James Gandolfini as Tony Soprano |
I was shocked and saddened like millions of others when
I heard that James Gandolfini died last week of a sudden heart
attack at 51. Best known as Tony Soprano, he
had traveled with his thirteen year old son Michael and family to see the
sights of Rome and later speak at a film festival in Sicily.
I couldn't help
but think of his young son finding his father on the floor, calling for help,
and then learning that his dad didn’t make it. Friends say the two were as tight as thieves, and
it will be a monumental task for this teenage boy to grow up without him.
How common is this? I wondered, because in my family
it’s the natural state of things. When my
husband was 17, his father collapsed in his arms at the age of 52. My own father died at 54, but at least I was
in my twenties and grateful that he knew my daughter Stacey, his only grandchild
at the time.
He was nuts about her, coveting her latest pictures,
and grinning when she emptied his breast pocket, pulling out his lighter and
comb. At twenty-two months, she doesn’t remember him, and
neither will Gandolfini’s nine month old daughter, Liliana Ruth.
They say 10,000 people die each year of heart disease at around the
age fifty, which means that there are thousands of kids who will
grow up without fathers and even more without a grandpa.
Both my mother and mother-in-law remarried to
personable and giving men.
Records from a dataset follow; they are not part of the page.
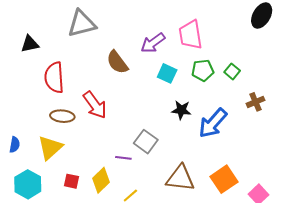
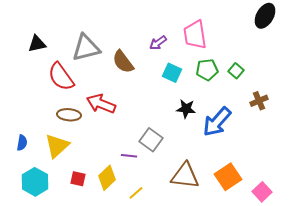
gray triangle: (82, 24) -> (86, 48), moved
purple arrow: (153, 43) -> (158, 43), size x0.7
red semicircle: (54, 78) -> (61, 77), turned -32
red arrow: (95, 105) -> (101, 104), turned 148

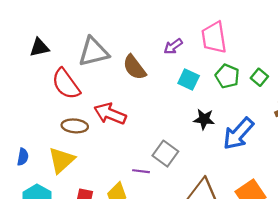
green pentagon: (207, 70) -> (227, 76), turned 30

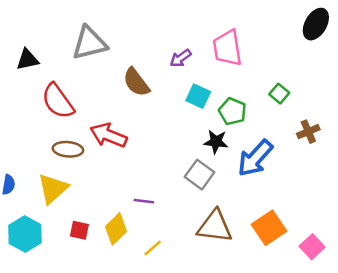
gray triangle: (94, 52) -> (89, 43), moved
green pentagon: (227, 76) -> (232, 111), moved
gray square: (165, 154) -> (199, 175), moved

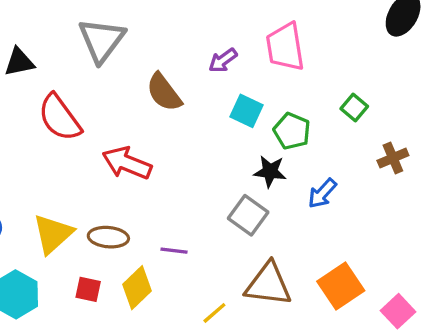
gray triangle: (89, 43) -> (102, 40), turned -39
brown ellipse: (68, 149) -> (108, 237), moved
blue arrow: (255, 158) -> (322, 193), size x0.6
yellow line: (153, 248) -> (214, 313), moved

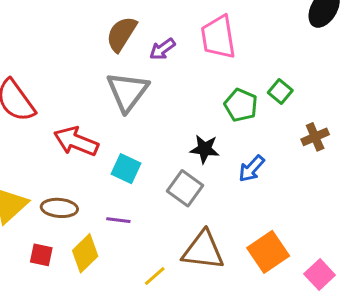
gray triangle: (102, 40) -> (127, 91), moved
brown semicircle: (164, 92) -> (121, 34), moved, turned 69
cyan square: (246, 111) -> (126, 169), moved
green pentagon: (292, 131) -> (241, 105), moved

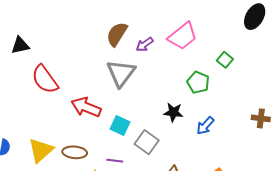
pink trapezoid: (218, 37) -> (183, 36), turned -120
green square: (280, 91) -> (225, 60), moved
brown cross: (315, 137) -> (261, 118), moved, turned 30
gray square: (185, 188) -> (147, 142), moved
They spent time with my daughters, and my girls enjoyed their company. Still it wasn’t the
same. These men had their own
grandchildren, and besides, they didn’t have the Schwartz sense of humor, or the
love of boats, ice-cream, or Bernie’s edge on politics, history—and of course, his wit.
The Gandolfini children, too, will never replace their
father, but I hope that in the coming years there will be other male figures to
guide them.
And how about all the future grandchildren? They too, will eventually feel the pain for not
having met this remarkable man.
Joni Mitchell used to sing, “You don’t know what
you got till it’s gone.”
And it's true, believe me. I look at my children, and I know that it is.